The UTF-8 character map processing is updated to use the new wider
ellipsis support. On top of this the Unicode Noncharacters compliance
is improved by adding Noncharacters to the UTF-8 character map to
allow them to be processed and transformed correctly when considering
the character map only. All gaps, excluding surrogates, for the UTF-8
character map are filled with unassigned blocks of characters. The
UTF-8 character map now includes all Unicode Scalar values.

Tested by regenerating the locale data from the Unicode data and
running the testsuite.

Tested on x86_64 and i686 without regression.
---
 localedata/unicode-gen/utf8_gen.py | 133 +++++++++++++++++++----------
 1 file changed, 86 insertions(+), 47 deletions(-)

diff --git a/localedata/unicode-gen/utf8_gen.py b/localedata/unicode-gen/utf8_gen.py
index 899840923a..56a680bc06 100755
--- a/localedata/unicode-gen/utf8_gen.py
+++ b/localedata/unicode-gen/utf8_gen.py
@@ -81,25 +81,46 @@ def process_range(start, end, outfile, name):
     # 3400;<CJK Ideograph Extension A, First>;Lo;0;L;;;;;N;;;;;
     # 4DB5;<CJK Ideograph Extension A, Last>;Lo;0;L;;;;;N;;;;;
     #
-    # The glibc UTF-8 file splits ranges like these into shorter
+    # The old glibc UTF-8 file splits ranges like these into shorter
     # ranges of 64 code points each:
     #
     # <U3400>..<U343F>     /xe3/x90/x80         <CJK Ideograph Extension A>
     # …
     # <U4D80>..<U4DB5>     /xe4/xb6/x80         <CJK Ideograph Extension A>
-    for i in range(int(start, 16), int(end, 16), 64 ):
-        if i > (int(end, 16)-64):
-            outfile.write('{:s}..{:s} {:<12s} {:s}\n'.format(
-                    unicode_utils.ucs_symbol(i),
-                    unicode_utils.ucs_symbol(int(end,16)),
-                    convert_to_hex(i),
-                    name))
-            break
-        outfile.write('{:s}..{:s} {:<12s} {:s}\n'.format(
-                unicode_utils.ucs_symbol(i),
-                unicode_utils.ucs_symbol(i+63),
-                convert_to_hex(i),
-                name))
+    #
+    # We do not split the ranges like this.

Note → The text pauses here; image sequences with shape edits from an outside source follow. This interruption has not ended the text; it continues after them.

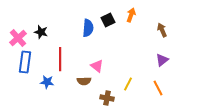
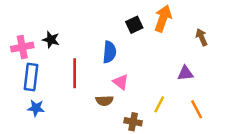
orange arrow: (131, 15) -> (163, 18), size x1.5
blue semicircle: (88, 28) -> (109, 52), moved
pink cross: (18, 38) -> (22, 47), turned 30
purple triangle: (162, 60) -> (185, 73), moved, turned 32
blue star: (47, 82) -> (36, 108), moved

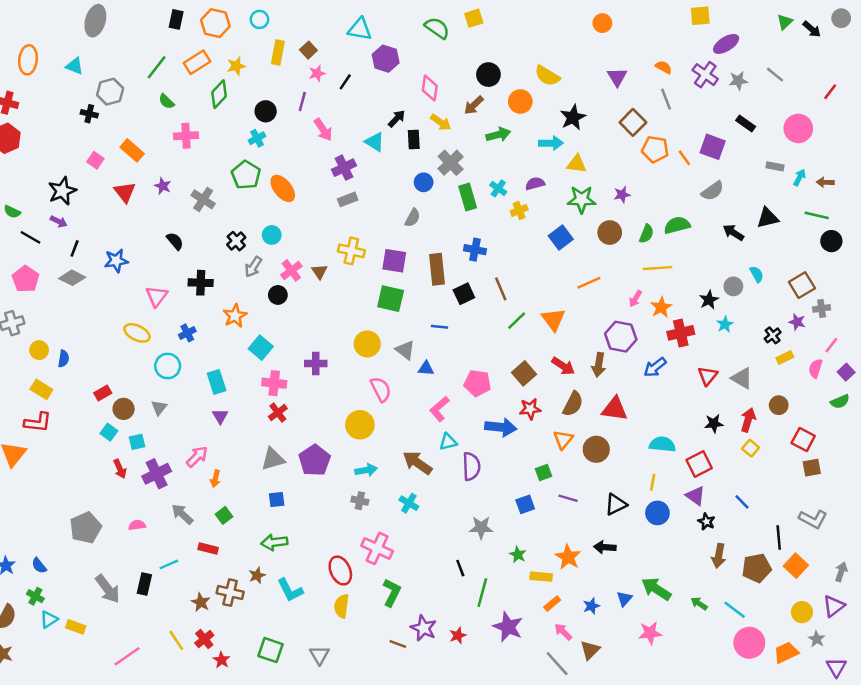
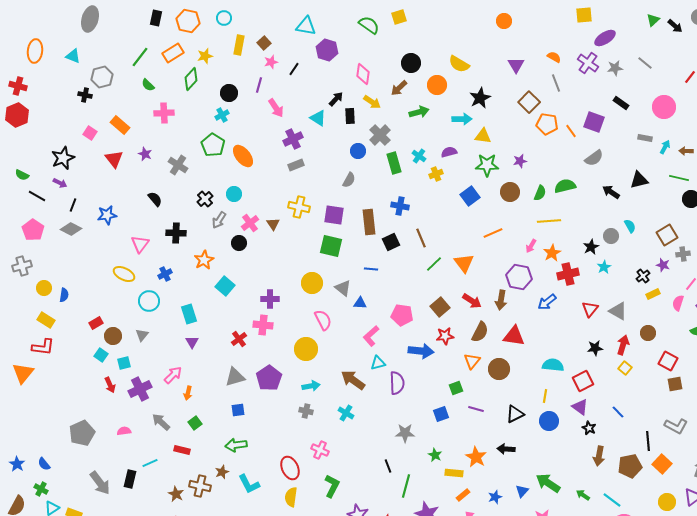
pink cross: (274, 383) -> (263, 325), moved
pink cross: (377, 548) -> (320, 450), size x0.7

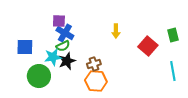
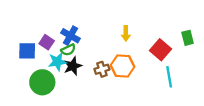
purple square: (59, 21) -> (47, 42), moved, turned 32
cyan line: (173, 71) -> (169, 77), moved
orange hexagon: (96, 81) -> (123, 66), moved

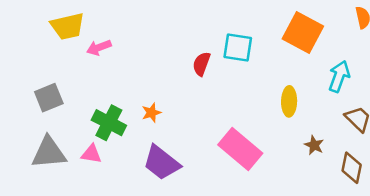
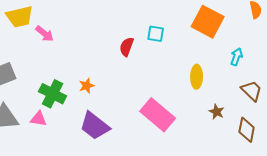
pink arrow: (99, 48) -> (45, 34), turned -120
cyan square: (238, 48) -> (156, 34), size x0.7
cyan arrow: (339, 76) -> (237, 57), size x0.7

It is not required. The
+    # ellipsis processing in ld-collate.c can handle any sized ranges.
+    outfile.write('{:s}..{:s} {:<12s} {:s}\n'.format(
+                  unicode_utils.ucs_symbol(int (start, 16)),
+                  unicode_utils.ucs_symbol(int (end, 16)),
+                  convert_to_hex (int (start, 16)),
+                  name))
+
+def process_gap (start, end, outfile):
+    '''This function processes a gap and fills it if needed.  The value
+       of start is the last value output, and the value of end is the
+       next value which may be output.  Therefore if there is a gap
+       between the two then it is filled with an ellipsis or a single
+       symbol.
+
+    '''
+    # If start and end are more than 1 away then we have a gap, and
+    # that needs filling to provide proper code-point collation
+    # support.
+    cp_prev = int(start, 16)
+    cp_next = int(end, 16)
+
+    # Special case of just one symbol missing?

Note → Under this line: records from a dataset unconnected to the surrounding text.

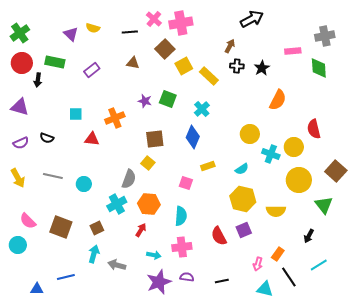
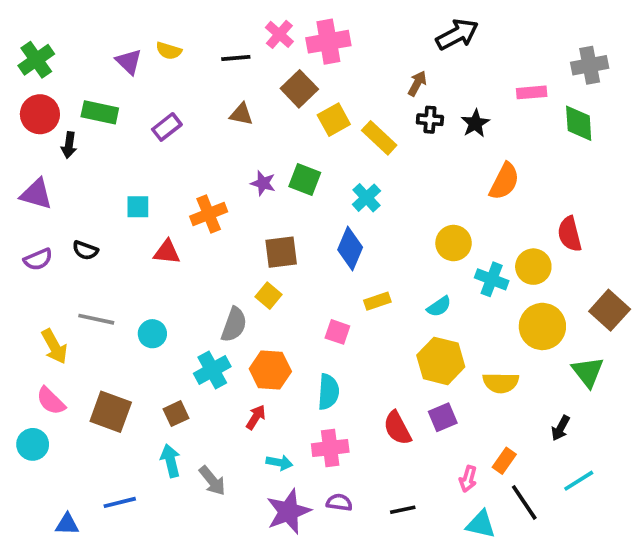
yellow arrow: (18, 178) -> (54, 346), moved
cyan arrow: (94, 254) -> (171, 461), turned -30
gray arrow: (117, 265) -> (212, 481), turned -144

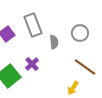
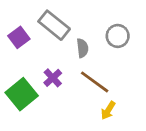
gray rectangle: (33, 25) -> (54, 25), turned -30
brown line: (85, 67) -> (95, 82), moved

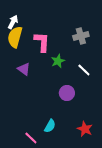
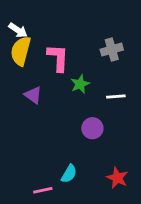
white arrow: (13, 22) -> (18, 30), turned 96
white line: (84, 70) -> (116, 96), turned -48
pink line: (31, 138) -> (43, 190), turned -56

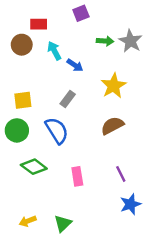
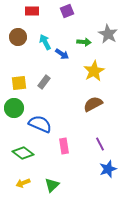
red rectangle: (39, 24) -> (32, 11), moved
green arrow: (105, 41) -> (84, 42), moved
gray rectangle: (68, 99) -> (44, 82), moved
blue semicircle: (57, 130) -> (40, 124), moved, turned -35
green diamond: (34, 167) -> (23, 153), moved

+    if cp_next - 1 == cp_prev + 1:
+        outfile.write('{:<11s} {:<12s} {:s}\n'.format(
+                      unicode_utils.ucs_symbol(cp_prev + 1),
+                      convert_to_hex(cp_prev + 1),
+                      '<Unassigned>'))
+    elif cp_next > cp_prev + 1:
+        # More than one symbol, so use an ellipsis.
+        process_range ('{:x}'.format(cp_prev + 1),
+                       '{:x}'.format(cp_next - 1),
+                       outfile, '<Unassigned>')
 
 def process_charmap(flines, outfile):
     '''This function takes an array which contains *all* lines of
@@ -129,63 +150,81 @@ def process_charmap(flines, outfile):
     %<UDB7F>     /xed/xad/xbf <Non Private Use High Surrogate, Last>
     <U0010FFC0>..<U0010FFFD>     /xf4/x8f/xbf/x80 <Plane 16 Private Use>
 
+    The old glibc UTF-8 charmap left the surrogates commented out.

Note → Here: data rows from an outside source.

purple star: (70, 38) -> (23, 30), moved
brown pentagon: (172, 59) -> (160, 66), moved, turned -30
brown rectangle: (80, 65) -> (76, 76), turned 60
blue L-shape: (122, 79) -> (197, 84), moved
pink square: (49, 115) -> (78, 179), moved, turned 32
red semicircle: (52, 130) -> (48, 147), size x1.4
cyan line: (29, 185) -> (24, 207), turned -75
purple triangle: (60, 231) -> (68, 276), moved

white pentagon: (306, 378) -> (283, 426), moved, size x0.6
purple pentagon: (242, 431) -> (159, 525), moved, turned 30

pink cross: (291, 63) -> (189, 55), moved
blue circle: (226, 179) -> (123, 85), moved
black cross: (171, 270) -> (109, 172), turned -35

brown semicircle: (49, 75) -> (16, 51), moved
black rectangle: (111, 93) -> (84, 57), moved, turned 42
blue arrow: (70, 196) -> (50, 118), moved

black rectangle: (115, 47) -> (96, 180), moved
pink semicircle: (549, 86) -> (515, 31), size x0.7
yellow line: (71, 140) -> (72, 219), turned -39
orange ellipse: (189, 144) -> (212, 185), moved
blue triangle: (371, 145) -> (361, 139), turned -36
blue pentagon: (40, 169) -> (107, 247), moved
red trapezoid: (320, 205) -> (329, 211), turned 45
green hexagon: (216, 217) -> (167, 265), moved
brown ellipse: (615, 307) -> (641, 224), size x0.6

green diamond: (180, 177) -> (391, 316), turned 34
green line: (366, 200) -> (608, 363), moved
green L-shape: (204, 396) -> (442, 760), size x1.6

+    Surrogates are not Unicode scalar values, and are ill-formed code
+    sequences. We continue to comment them out in the character map to
+    ensure no locale accidentally uses these values. The use of
+    surrogate symbols will be treated as if they were UNDEFINED. The
+    converters will handle them as ill-formed code sequences and either
+    raise an error or transform them to REPLACEMENT CHARACTER.
     '''
     fields_start = []
+    fields_end = []
     for line in flines:
         fields = line.split(";")
-         # Some characters have “<control>” as their name. We try to
-         # use the “Unicode 1.0 Name” (10th field in
-         # UnicodeData.txt) for them.
-         #
-         # The Characters U+0080, U+0081, U+0084 and U+0099 have
-         # “<control>” as their name but do not even have aa
-         # ”Unicode 1.0 Name”. We could write code to take their
-         # alternate names from NameAliases.txt.
+        # Some characters have "<control>" as their name. We try to
+        # use the "Unicode 1.0 Name" (10th field in
+        # UnicodeData.txt) for them.
+        #
+        # The Characters U+0080, U+0081, U+0084 and U+0099 have
+        # "<control>" as their name but do not even have a
+        # "Unicode 1.0 Name". We could write code to take their
+        # alternate names from NameAliases.txt.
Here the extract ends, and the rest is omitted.